Work instructions: Among the records that follow, count the lines with the string "Newsletter"; report only that count.

Data for review:
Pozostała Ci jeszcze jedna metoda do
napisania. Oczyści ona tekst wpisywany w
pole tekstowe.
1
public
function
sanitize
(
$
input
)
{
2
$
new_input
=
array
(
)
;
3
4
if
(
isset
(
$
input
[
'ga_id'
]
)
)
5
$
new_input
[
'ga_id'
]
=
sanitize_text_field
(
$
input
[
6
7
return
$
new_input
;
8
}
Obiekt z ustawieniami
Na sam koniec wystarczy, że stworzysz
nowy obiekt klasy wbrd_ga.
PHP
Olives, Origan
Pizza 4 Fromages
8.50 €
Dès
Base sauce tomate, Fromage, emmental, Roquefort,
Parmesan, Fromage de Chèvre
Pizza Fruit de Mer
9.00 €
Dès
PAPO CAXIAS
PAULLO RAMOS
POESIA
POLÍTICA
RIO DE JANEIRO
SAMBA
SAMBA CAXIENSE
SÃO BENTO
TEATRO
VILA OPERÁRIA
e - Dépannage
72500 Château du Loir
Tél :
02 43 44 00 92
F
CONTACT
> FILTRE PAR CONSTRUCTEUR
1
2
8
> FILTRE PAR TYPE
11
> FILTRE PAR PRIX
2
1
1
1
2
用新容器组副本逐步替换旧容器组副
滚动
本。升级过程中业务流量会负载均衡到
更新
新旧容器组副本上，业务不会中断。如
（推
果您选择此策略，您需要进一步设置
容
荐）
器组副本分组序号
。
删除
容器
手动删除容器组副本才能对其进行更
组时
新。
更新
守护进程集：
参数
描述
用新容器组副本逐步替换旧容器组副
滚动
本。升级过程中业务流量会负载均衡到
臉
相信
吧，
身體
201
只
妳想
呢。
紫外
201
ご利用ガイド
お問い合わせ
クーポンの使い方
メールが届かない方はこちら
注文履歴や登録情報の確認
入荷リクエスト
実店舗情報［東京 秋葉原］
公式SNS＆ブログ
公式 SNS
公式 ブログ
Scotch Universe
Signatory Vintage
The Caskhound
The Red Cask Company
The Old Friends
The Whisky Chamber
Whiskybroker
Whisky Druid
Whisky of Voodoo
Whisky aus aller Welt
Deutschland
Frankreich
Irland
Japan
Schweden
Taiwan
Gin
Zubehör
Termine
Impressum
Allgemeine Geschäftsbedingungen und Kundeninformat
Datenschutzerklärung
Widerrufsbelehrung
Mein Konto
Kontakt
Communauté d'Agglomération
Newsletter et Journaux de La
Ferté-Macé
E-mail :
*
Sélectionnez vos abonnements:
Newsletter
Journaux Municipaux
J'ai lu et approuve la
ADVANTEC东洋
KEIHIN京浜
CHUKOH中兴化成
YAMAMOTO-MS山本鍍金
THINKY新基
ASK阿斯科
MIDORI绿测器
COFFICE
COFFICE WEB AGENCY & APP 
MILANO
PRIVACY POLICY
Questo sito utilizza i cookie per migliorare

Written response: 2